As an undergraduate freshman at UF, Tomas Potlach became interested in studying inflammatory bowel disease, or IBD. Upon reaching out to UF gastroenterology professor Ellen Zimmermann, M.D., in the hopes of interning in her lab, he landed a spot carrying out basic science benchwork techniques.
Under Zimmermann’s guidance and as part of UF’s combined B.S./M.D. Medical Honors Program, Potlach soon transitioned to a big data study leveraging the OneFlorida Clinical Research Consortium, a large, statewide electronic health record database housed in the UF Clinical and Translational Science Institute, and wrote his honors thesis investigating biologic medication use among a large cohort of patients with IBD in Florida. Zimmermann, who is also the associate dean for faculty development, sponsored Potlach and a peer in establishing an on-campus IBD support group for UF students and a panel discussion to help students with IBD effectively transition to college life.

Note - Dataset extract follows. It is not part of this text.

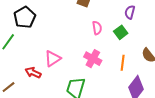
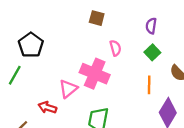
green square: (121, 32) -> (152, 52), moved
pink cross: (93, 59) -> (95, 74), moved, size x1.4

“I am thankful for Dr. Zimmermann’s mentorship,” Potlach said. “She really uplifted me and opened my eyes to a future career in medicine. She constantly strives to help others, especially students, become the best version of themselves. Beyond this, Dr. Zimmermann continues to show me that research is an increasingly important facet of medicine. She helped me get into research, and one of my most memorable experiences with her mentorship was giving my first poster presentation at the UF College of Medicine Celebration of Research Day at the Stephen O’Connell Center.”